= Problem description =
The listing below should be reproduced exactly, with the pictures omitted.

= Provided data =

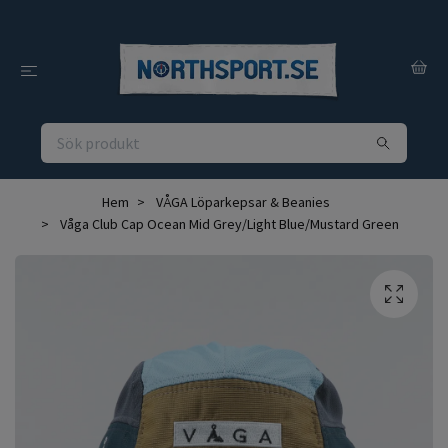
Hem
VÅGA Löparkepsar & Beanies
Våga Club Cap Ocean Mid Grey/Light Blue/Mustard Green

= Answer section =
Hem
VÅGA Löparkepsar & Beanies
Våga Club Cap Ocean Mid Grey/Light Blue/Mustard Green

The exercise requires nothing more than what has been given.